Dakar – Na decennia van stilte en vergetelheid was hun onthaal meer dan groots. Vlaggen wapperden, ministers wachtten, een erehaag van soldaten stond klaar. Allemaal voor de negen inmiddels hoogbejaarde heren die die ochtend het vliegtuig hadden gepakt vanuit Parijs om definitief thuis te komen op Senegals internationale luchthaven. ‘Ik ben blij, zo blij’, glunderde de 90-jarige Gorgui Mbodji, met rijen medailles op zijn borst.
Aan dit moment ging een lange strijd vooraf. Mbodji en zijn acht broeders behoren tot de Tirailleurs Sénégalais, een geuzennaam voor soldaten uit Frankrijks voormalige koloniën die decennialang werden ingezet – vaak onder dwang – in oorlogen die niet van hen waren. Maar met het verstrijken van de tijd werden ze een stuk Franse en Senegalese geschiedenis waar opeenvolgende presidenten liefst overheen keken.
Zo bleef na de onafhankelijkheid in 1960 weinig over van Frankrijks beloftes aan zijn West-Afrikaanse soldaten. Hun pensioenen werden bevroren en het Franse burgerschap werd hun onthouden. De soldaten keerden terug naar hun dorpen zonder eer, zonder erkenning.
Terwijl in Senegal na de eeuwwisseling voor het eerst een landelijke herdenkingsdag voor de tirailleurs werd georganiseerd, begon ook Frankrijk beetje bij beetje de discriminatie van de nog levende veteranen goed te maken. Hun pensioenen werden gelijk getrokken, en in 2017 kregen een dertigtal heren eindelijk hun citoyenneté.
Maar één regel bleef: zij die via het Franse leger recht hadden op een pensioenuitkering, zo’n 950 euro per maand, moesten daarvoor minimaal zes maanden per jaar in Frankrijk zijn.
‘Als mijn vader dat niet zou halen, kreeg hij een hoge boete. Of zijn uitkering zou helemaal worden stopgezet’, vertelt Diouma Mbodji (42). De afgelopen twintig jaar leefde Gorgui Mbodji met zo’n dertig andere ancien tirailleurs noodgedwongen maandenlang duizenden kilometers weg van zijn familie, in een flatje in de Parijse voorwijk Bondy.
Maar haar vader werd steeds ouder, zegt Mbodji.
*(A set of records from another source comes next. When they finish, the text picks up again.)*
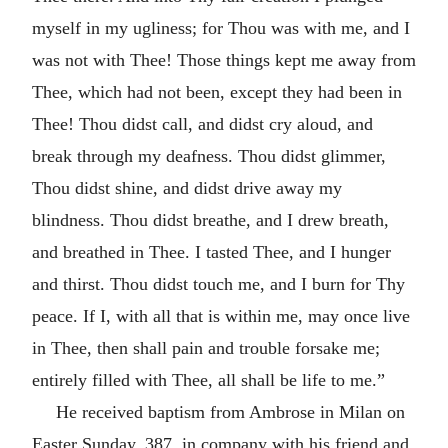
myself in my ugliness; for Thou was with me, and I
was not with Thee! Those things kept me away from
Thee, which had not been, except they had been in
Thee! Thou didst call, and didst cry aloud, and
break through my deafness. Thou didst glimmer,
Thou didst shine, and didst drive away my
blindness. Thou didst breathe, and I drew breath,
and breathed in Thee. I tasted Thee, and I hunger
and thirst. Thou didst touch me, and I burn for Thy
peace. If I, with all that is within me, may once live
in Thee, then shall pain and trouble forsake me;
entirely filled with Thee, all shall be life to me.”
He received baptism from Ambrose in Milan on
Easter Sunday, 387, in company with his friend and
En de reis werd zwaarder. Sommige tirailleurs overleden terwijl ze in Frankrijk waren. Anderen verloren op afstand geliefden. Begin dit jaar schafte president Emmanuel Macron die regel eindelijk af. De heren, inmiddels tussen de 85 en 95 jaar, mogen hun ‘laatste dagen’ nu écht thuis doorbrengen.
Hij gaat Bondy missen, zei Yoro Diao, de oudste van het stel, bij aankomst. ‘Maar dit is een memorabele dag. Papy (opa) is eindelijk thuis.’